Sangat berbeda dengan sistem khilafah ketika menangani masalah banjir. Khilafah adalah negara periayah, sehingga akan mengurus rakyatnya dengan kebijakan yang canggih, efisien, tepat, dan cepat. Hal tersebut merupakan wujud praktis hadits Rasulullah SAW, “Imam (khalifah) adalah raa’in (pengurus rakyat) dan ia bertanggung jawab atas kepengurusan rakyatnya” (HR al-Bukhari).


Untuk mengatasi masalah banjir, khilafah akan menetapkan upaya preventif dan kuratif. Upaya preventif dilakukan sebelum terjadi bencana, di antara kebijakannya yakni: Pertama, khilafah akan memetakan daerah-daerah rendah dan rawan terkena genangan air akibat rob atau kapasitas serapan tanah yang minim. Selanjutnya, khilafah akan melarang masyarakat membuat permukiman di daerah tersebut. Jika sudah terlanjur terdapat permukiman, khilafah akan merelokasi warga setempat ke tempat yang lebih aman, nyaman, dan tetap mudah menjangkau akses kebutuhan hajat mereka.


Kedua, khilafah akan memetakan hutan sebagai daerah buffer dan tidak akan melakukan alih fungsi lahan secara berlebihan hingga merusak lingkungan. Selain itu, khilafah akan membuat serapan air di daerah-daerah, seperti membangun bendungan, kanal, dan sejenisnya untuk menampung air hujan. Khilafah juga akan membuat sistem drainase yang cocok sesuai kontur alam daerah tersebut sebagai upaya optimalisasi penyerapan air ketika hujan turun. Kebijakan ini akan dilakukan dengan kajian akademis dan jauh-jauh hari sebelum musim hujan turun.


Ketiga, khilafah akan membuat kabijakan master plan pembangunan maupun pembukaan permukiman, bahwa bangunan tersebut harus menyertakan variable-variabel drainase, penyediaan daerah serapan, penggunaan tanah berdasarkan karakteristik tanah dan topografinya.Konsep ini juga akan mencegah kemungkinan terjadinya banjir atau genangan.

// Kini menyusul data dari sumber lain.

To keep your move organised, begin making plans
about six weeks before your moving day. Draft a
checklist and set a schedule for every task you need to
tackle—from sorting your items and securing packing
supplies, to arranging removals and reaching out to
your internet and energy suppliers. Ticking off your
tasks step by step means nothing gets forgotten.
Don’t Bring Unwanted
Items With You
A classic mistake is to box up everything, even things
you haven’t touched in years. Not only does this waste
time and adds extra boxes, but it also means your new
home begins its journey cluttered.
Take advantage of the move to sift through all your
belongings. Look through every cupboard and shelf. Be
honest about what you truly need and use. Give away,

Keempat, khilafah akan melakukan al-karyu (pemeliharaan) sungai dengan cara mengeruk lumpur-lumpur di sungai atau daerah aliran air agar tidak terjadi pendangkalan. Selain pemeliharaan, khilafah juga akan melakukan penjagaan kebersihan sungai, danau, dan kanal. Kebijakan ini dipertegas dengan pemberian sanksi bagi siapapun yang mengotori atau mencemari sungai, kanal, atau danau.

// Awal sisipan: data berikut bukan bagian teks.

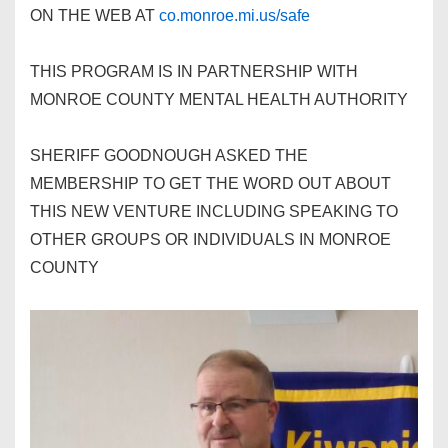
ON THE WEB AT
co.monroe.mi.us/safe
THIS PROGRAM IS IN PARTNERSHIP WITH
MONROE COUNTY MENTAL HEALTH AUTHORITY
SHERIFF GOODNOUGH ASKED THE
MEMBERSHIP TO GET THE WORD OUT ABOUT
THIS NEW VENTURE INCLUDING SPEAKING TO
OTHER GROUPS OR INDIVIDUALS IN MONROE
COUNTY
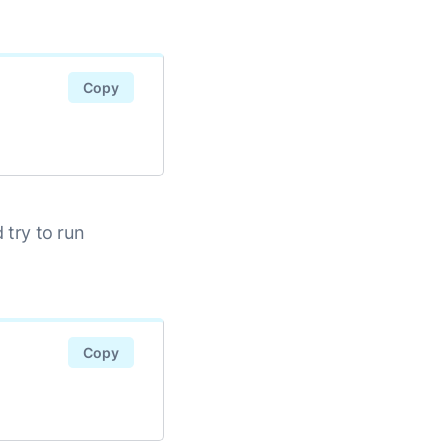
Copy
d try to run
Copy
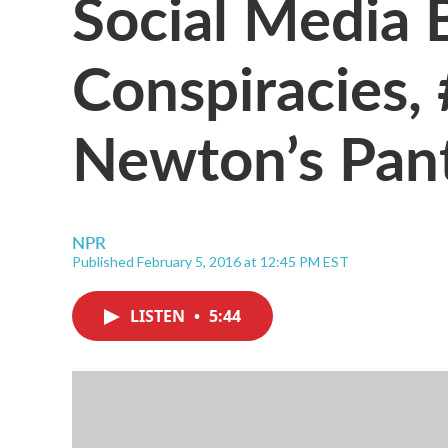
Social Media 
Conspiracies
Newton’s Pan
NPR
Published February 5, 2016 at 12:45 PM EST
LISTEN
•
5:44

Kelima, khilafah akan melakukan edukasi bencana kepada warga negara agar tanggap dan sigap ketika terjadi bencana, dan sabra menerima qadha bencana.


Setelah upaya profentif optimal dilakukan, kemudian qadha Allah tetap terjadi banjir, maka khilafah akan melakukan upaya kuratif, yakni: Pertama, khilafah akan melakukan evakuasi para korban dan memindahkan mereka ke tempat yang aman dan nyaman. Kedua, khilafah meminta para ulama untuk membina warga terdampak agar dikuatkan nafsiyah mereka sehingga para korban tetap sabar dan ikhlas menghadapai bencana.


Demikianlah upaya mitigasi dan pembangunan fasilitas dari khilafah untuk memberikan keselamatan dan kenyamanan kepada rakyatnya dari bahaya banjir.